The old man had been very rich, but had died thinking that he was very poor, because he hadn`t looked closely enough at what he thought were just ordinary pebbles. He`d spent the whole of his life searching for riches, but had missed seeing that those pebbles were the answer to his longings.

One of the most beautiful things that St. Paul ever wrote in any of his letters is this:

"You know the grace of our Lord Jesus Christ. Rich as He was, He made Himself poor, in order to make you rich by His poverty".

That verse isn`t talking about EARTHLY riches, of course....... Jesus didn`t come to give us EARTHLY riches, but to share with us the richness of His Father in Heaven.
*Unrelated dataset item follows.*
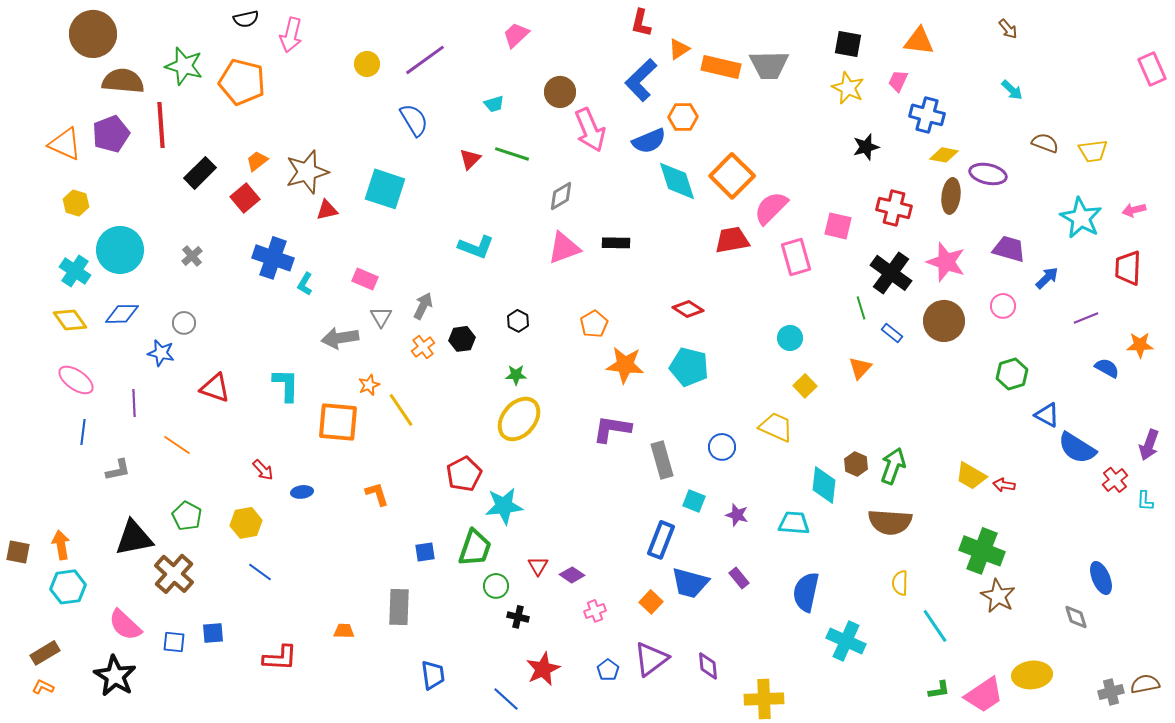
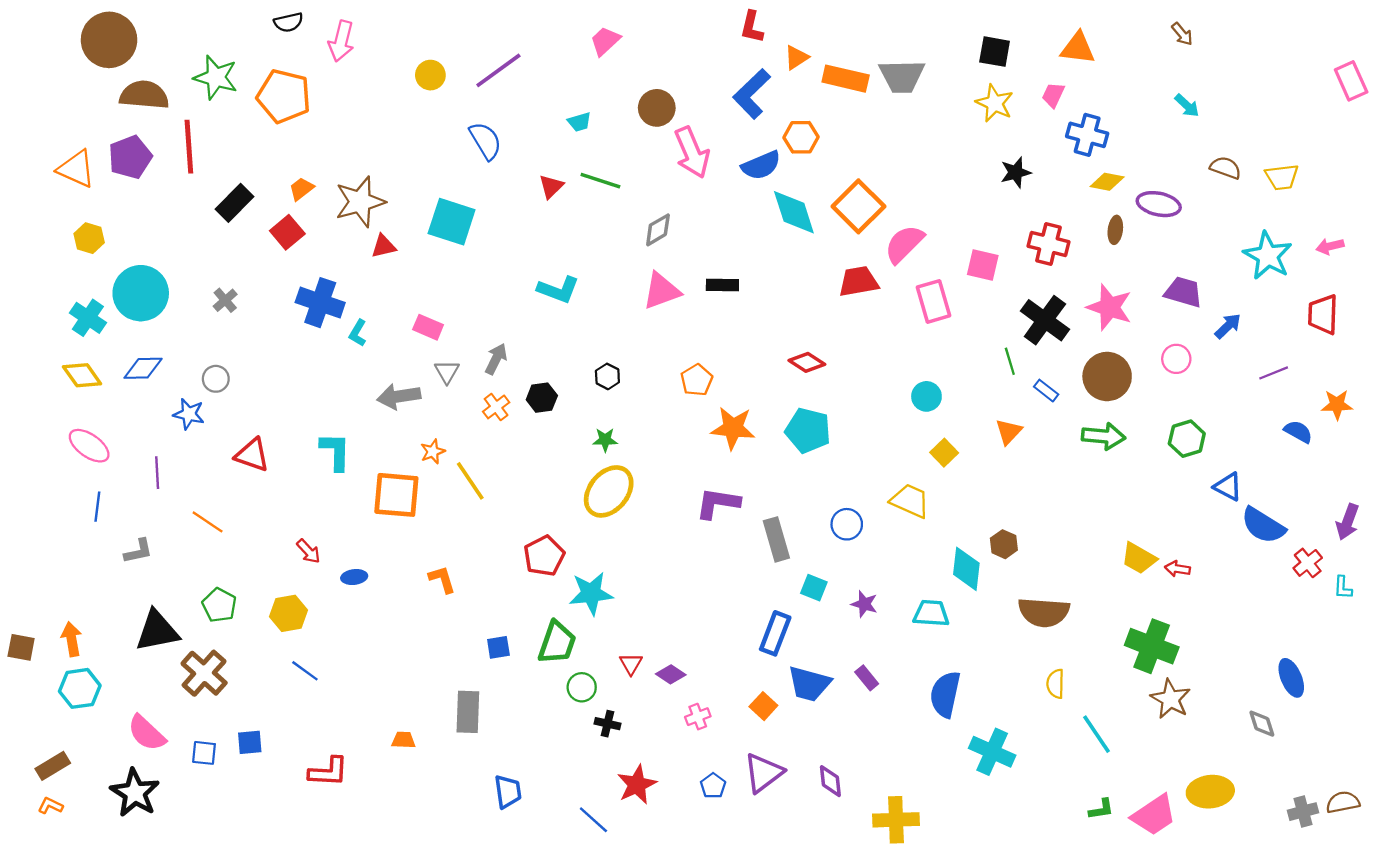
brown ellipse: (951, 196) -> (1115, 230), size x0.7
green arrow: (893, 466) -> (1104, 436), moved, turned 75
Those riches or not things you can touch or taste or smell or handle. They`re difficult to recognise even when you see them, but they are BEAUTIFUL. Beautiful things like HAPPINESS, JOY, PEACE AND LOVE.

Jesus Himself OVERFLOWED with all these things. As the Epistle to the Hebrews says "He is the one whom God had chosen to possess all things at the end". Yes, Jesus possessed all these things in Himself. His life was a JOYFUL life even if it brought |Him many sorrows. It was a life where He could rest peacefully in the knowledge that the Father loved Him and held Him safely in His arms through the most devastating experiences, through tremendous criticism, misunderstanding and hatred. And when Jesus died on the Cross, He died so that all those riches could be poured out to US - we became His inheritors.
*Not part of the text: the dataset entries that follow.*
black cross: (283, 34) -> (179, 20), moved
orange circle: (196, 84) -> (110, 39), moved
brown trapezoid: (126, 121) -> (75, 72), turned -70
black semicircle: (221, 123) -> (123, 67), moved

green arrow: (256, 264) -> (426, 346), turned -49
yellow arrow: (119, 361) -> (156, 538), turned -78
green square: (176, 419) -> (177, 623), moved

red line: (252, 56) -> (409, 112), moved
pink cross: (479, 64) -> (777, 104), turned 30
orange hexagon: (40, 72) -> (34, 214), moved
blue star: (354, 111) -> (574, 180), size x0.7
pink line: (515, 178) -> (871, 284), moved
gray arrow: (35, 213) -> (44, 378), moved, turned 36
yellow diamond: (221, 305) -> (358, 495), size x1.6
Today, however, many people are like that Gold Prospector - looking for a rich happiness, yet not looking deeply enough at the riches that Jesus holds out to them. They don`t look closely enough at Jesus to see that He is AND ALWAYS HAS BEEN, the answer to all they have longed for. Like that old man they miss the best in life - they miss what is right under their noses.

That story is a favourite one of mine. It`s made me think many times. This week it made me think not just about the old Gold Prospector and what HE missed, but about his SON - the son who inherited all his riches.

I wonder if he ever thought about his father and how he had struggled, unsatisfied all those years. I wonder if he understood how much it had cost his father to keep on going through all the disappointments. Above all I wonder if he really appreciated the value of his inheritance and let it change his life completely.......

And what about us - what about our inheritance from Jesus - have we really though how much it cost Jesus for us to have such an inheritance. The Epistle to the Hebrews says, "It was only right that God.... should make Jesus perfect through suffering, in order to bring many sons to share His glory". Or, as the hymn puts it: "He died that we might be forgiven - He died to make us good - that we might go at last to Heaven, saved by His precious blood". Do we really appreciate the immensity of that sacrifice, and the immensity of the riches it opens up to us. Yet it is our INHERITANCE.

HE DIED, SO THAT WE MIGHT BE FILLED WITH ALL THE FULLNESS OF GOD, so that we might be AT HOME WITH HIM FOR EVER.